Starting at the first line of the data, please print exactly those lines through the one that holds "The height and", omitting every picture.

╭─ SOURCE MATERIAL

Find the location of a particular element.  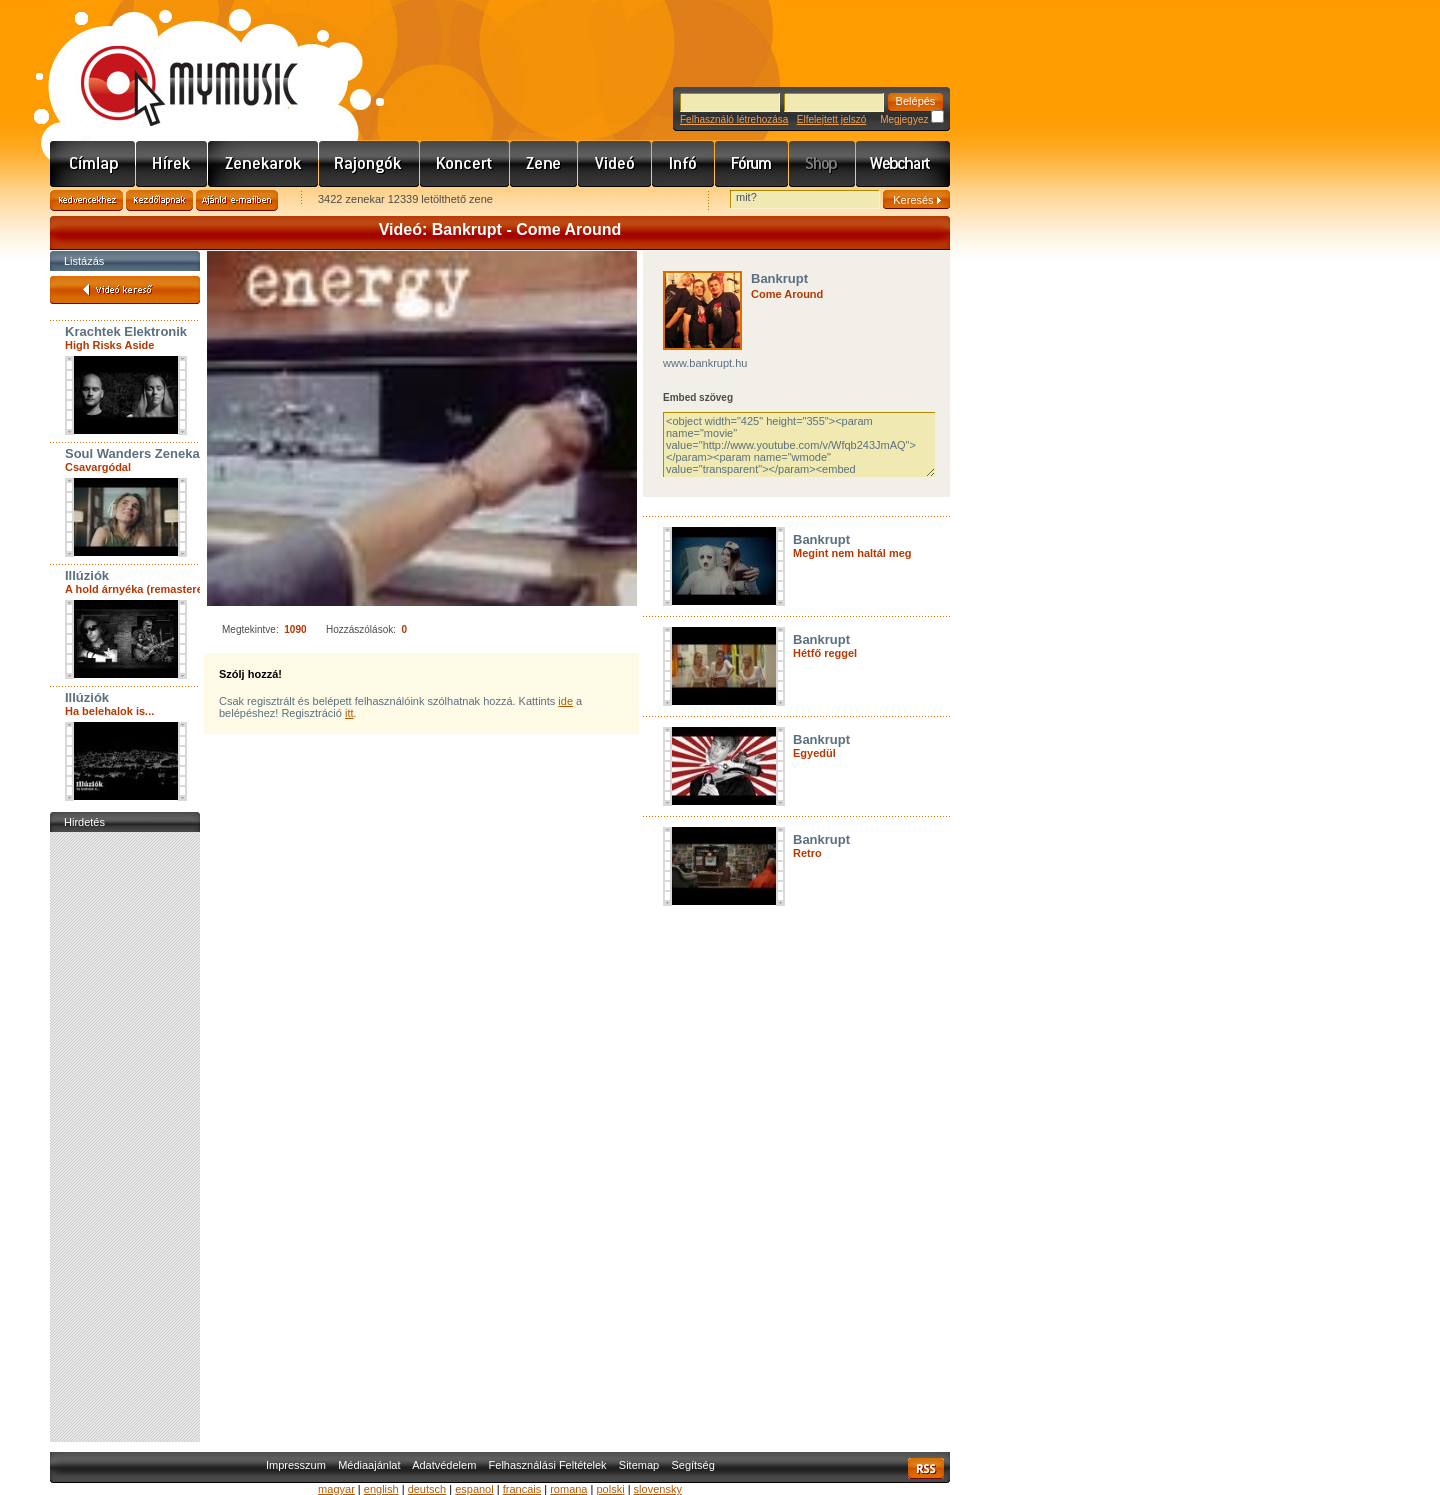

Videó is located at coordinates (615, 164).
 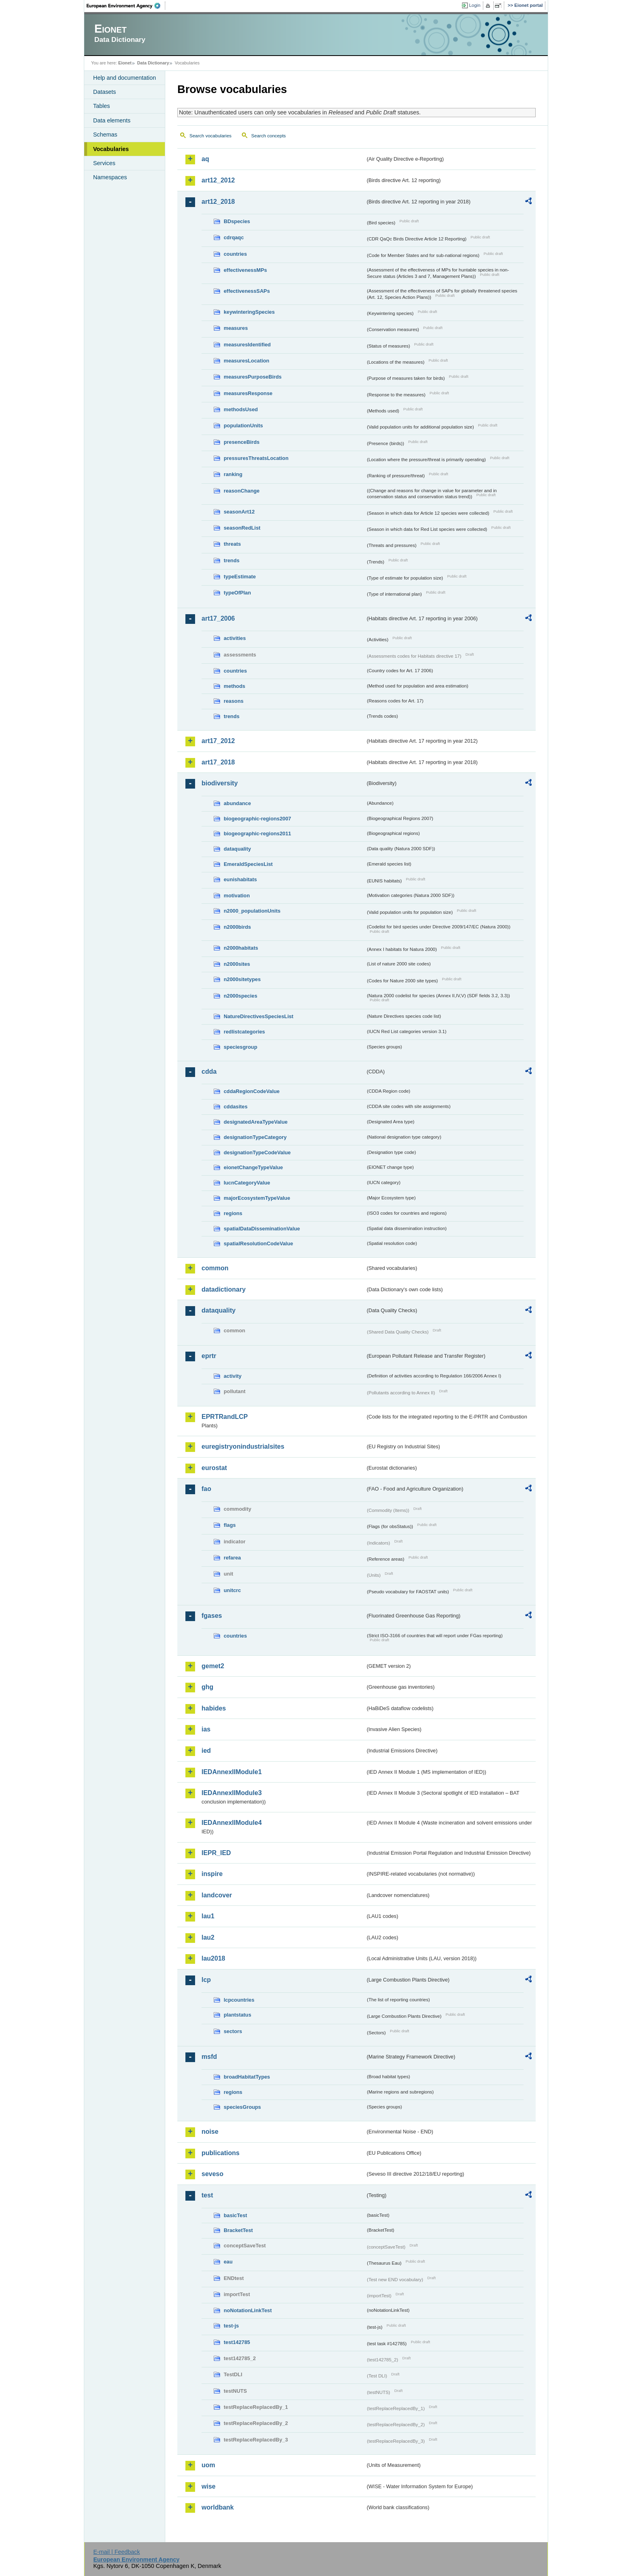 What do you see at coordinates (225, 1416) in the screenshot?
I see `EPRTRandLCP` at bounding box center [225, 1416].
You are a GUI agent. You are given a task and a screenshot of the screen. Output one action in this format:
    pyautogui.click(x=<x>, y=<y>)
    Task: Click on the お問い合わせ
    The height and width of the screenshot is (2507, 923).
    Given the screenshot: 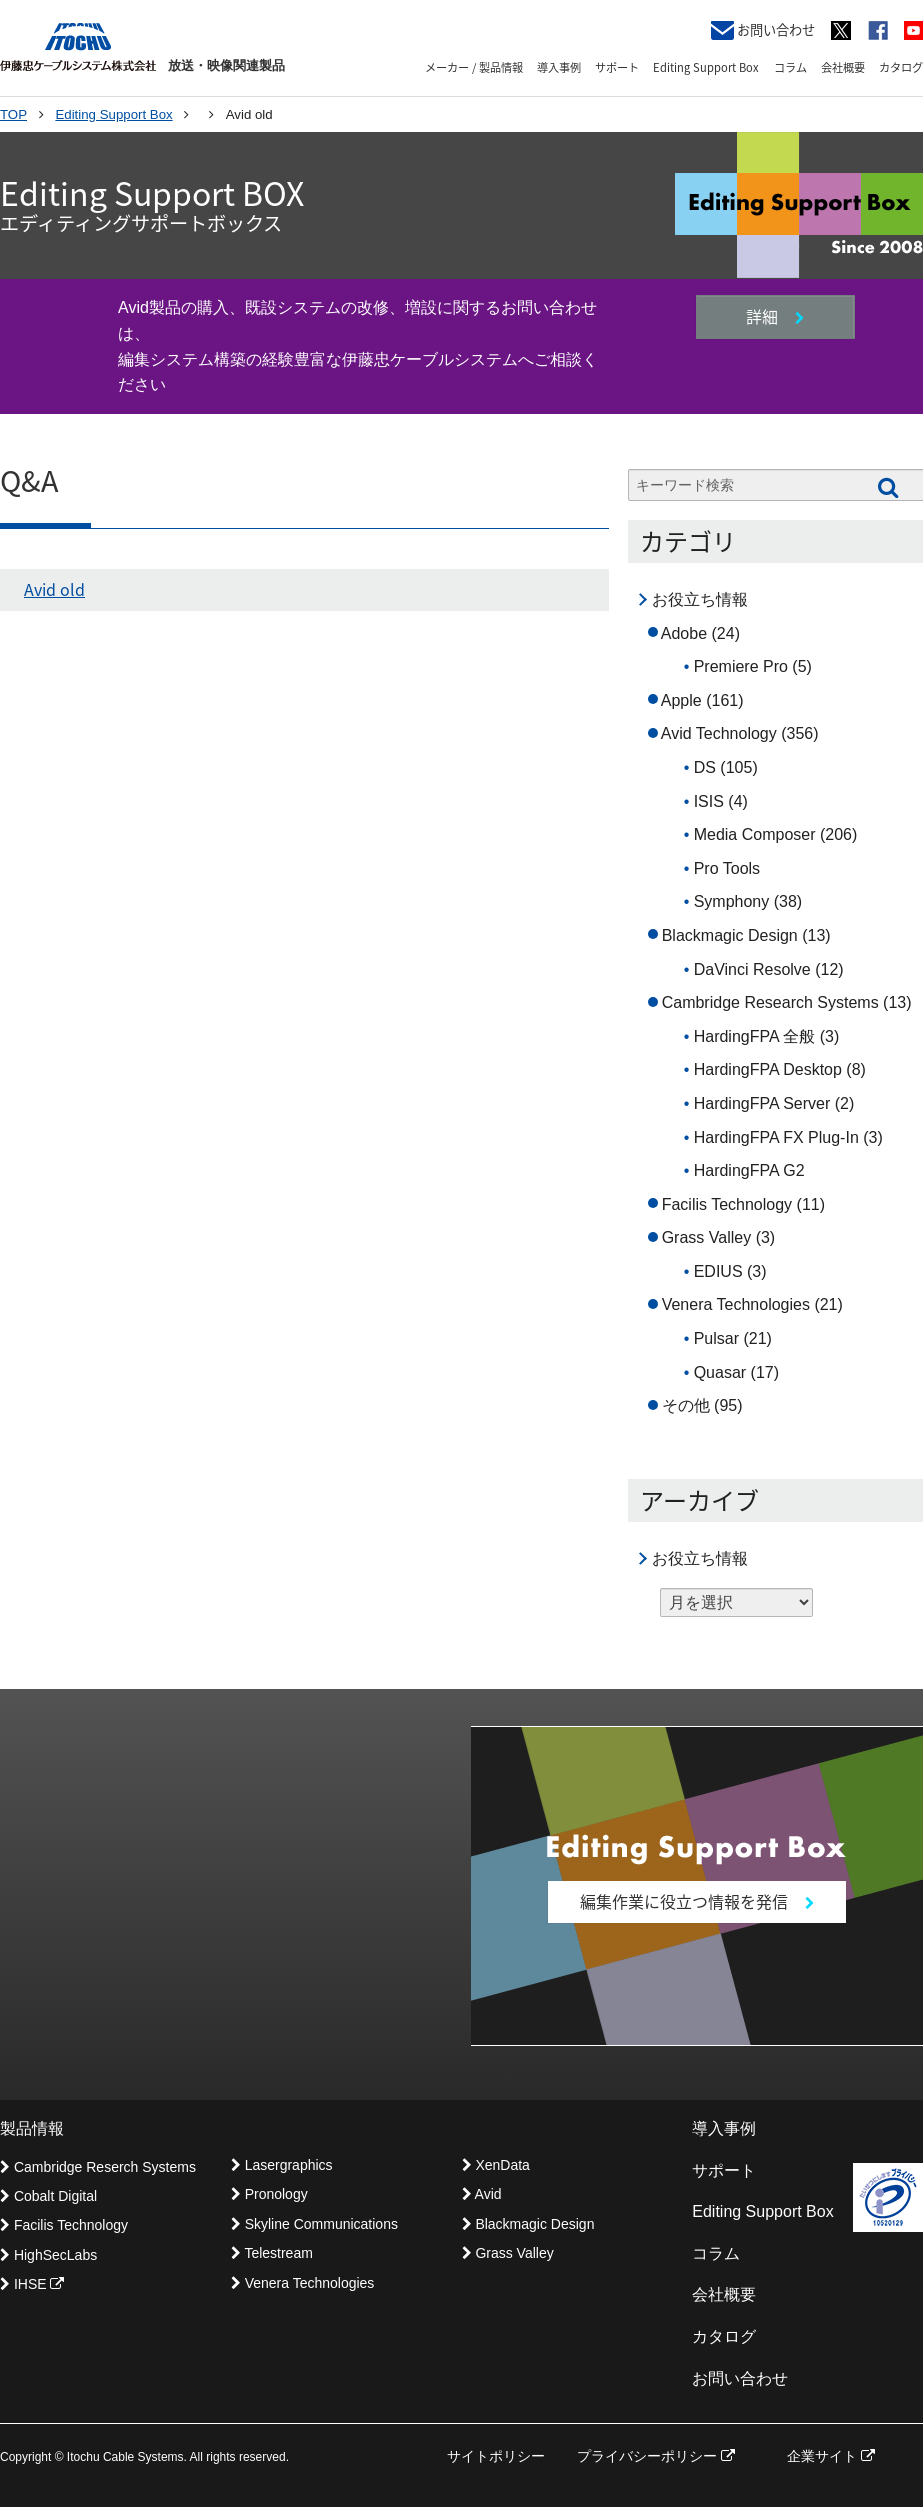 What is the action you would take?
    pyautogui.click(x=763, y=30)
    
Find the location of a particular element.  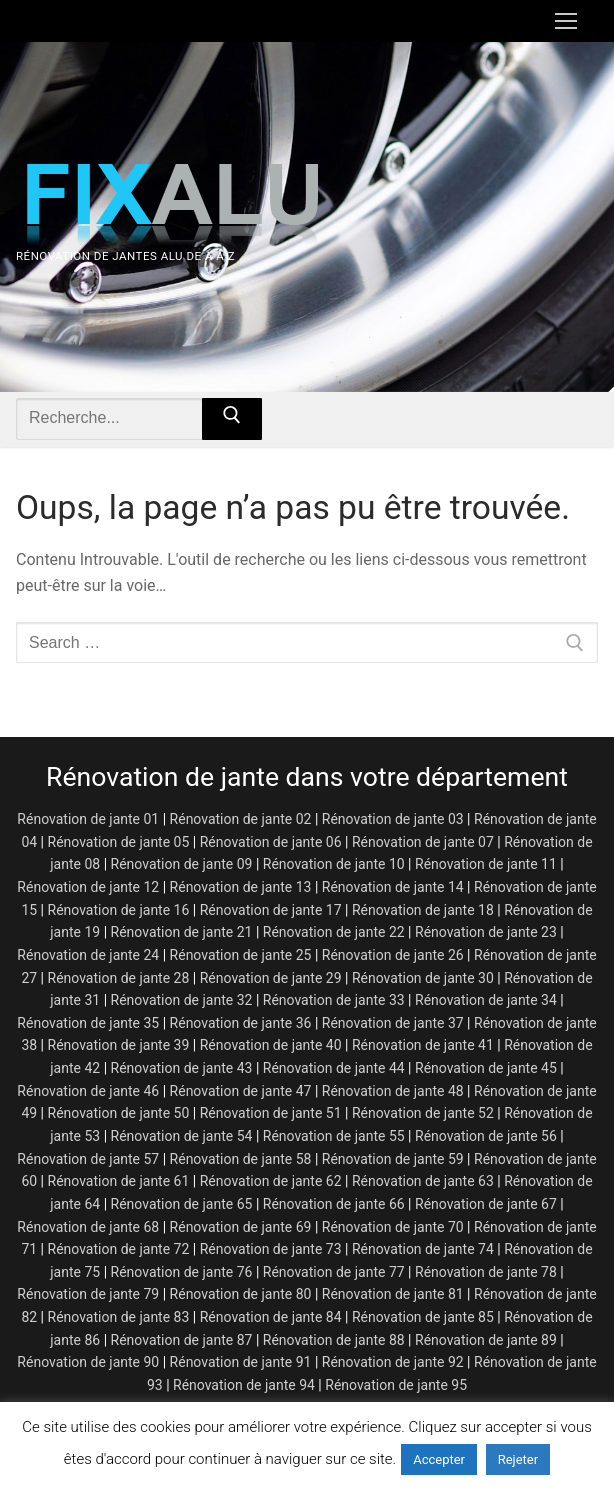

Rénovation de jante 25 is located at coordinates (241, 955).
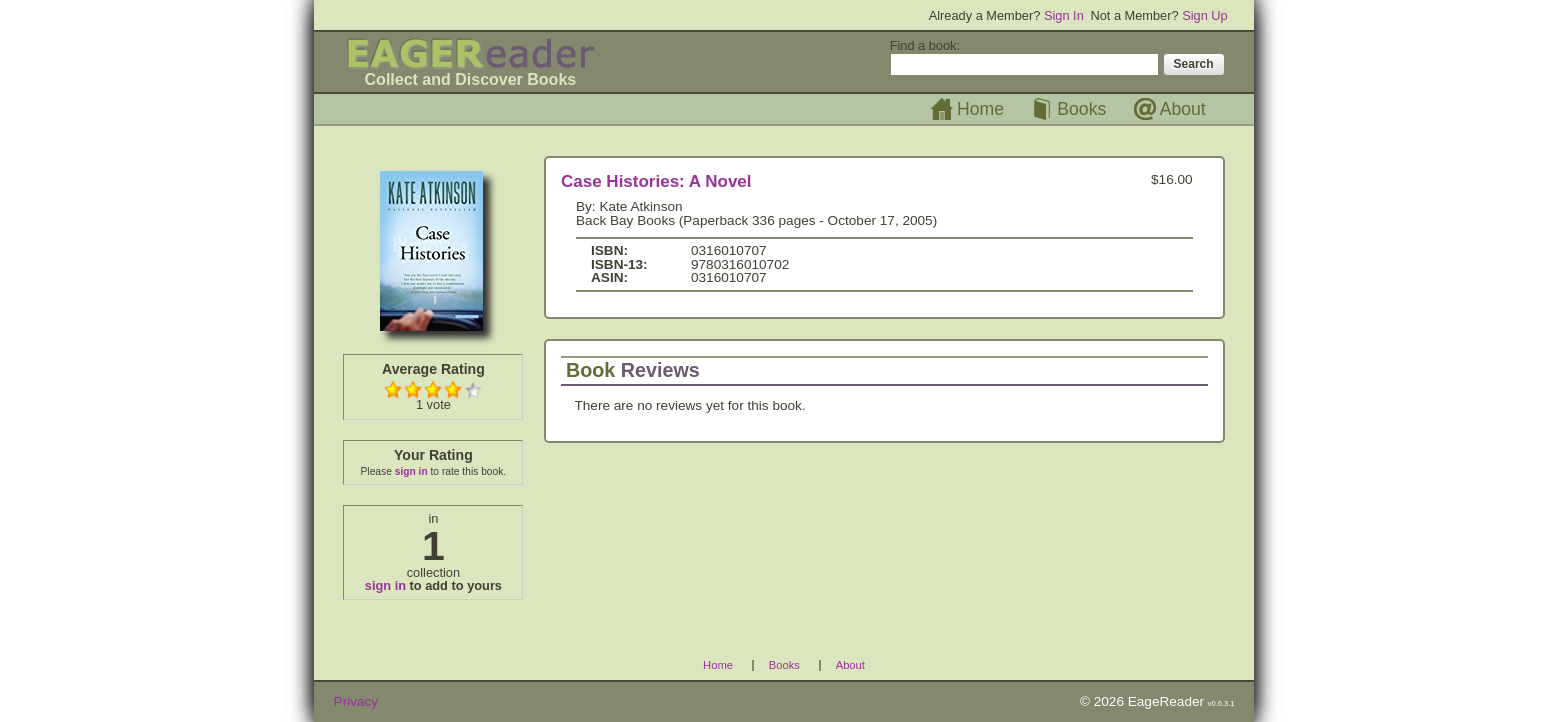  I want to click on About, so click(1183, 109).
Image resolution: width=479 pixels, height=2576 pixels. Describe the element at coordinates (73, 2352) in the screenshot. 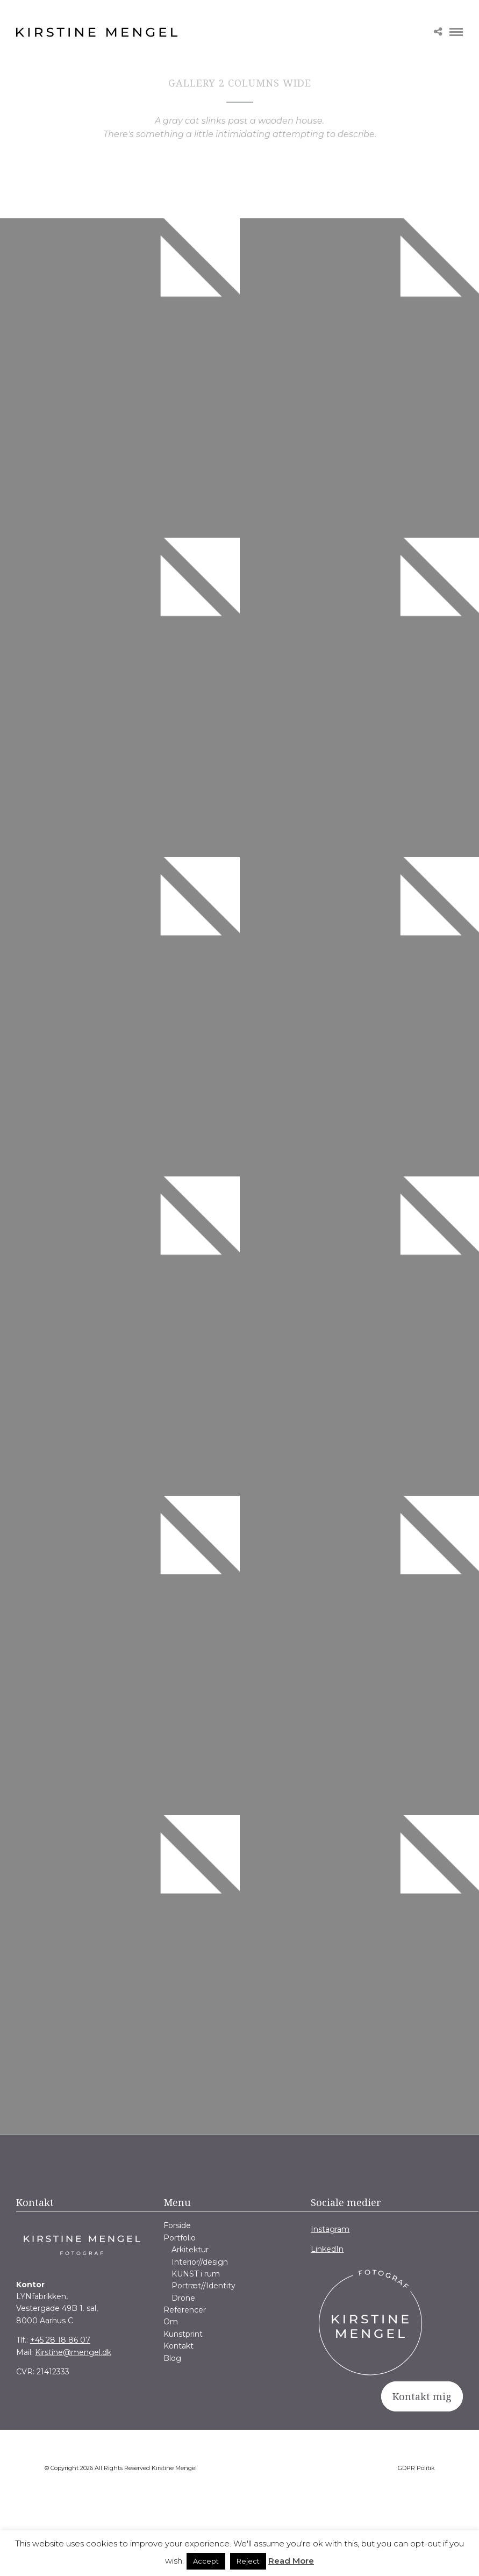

╰─

# WRITTEN SOLUTION
Find the location of a particular element.  

Videó is located at coordinates (615, 164).
  What do you see at coordinates (225, 1416) in the screenshot?
I see `EPRTRandLCP` at bounding box center [225, 1416].
You are a GUI agent. You are given a task and a screenshot of the screen. Output one action in this format:
    pyautogui.click(x=<x>, y=<y>)
    Task: Click on the お問い合わせ
    The height and width of the screenshot is (2507, 923).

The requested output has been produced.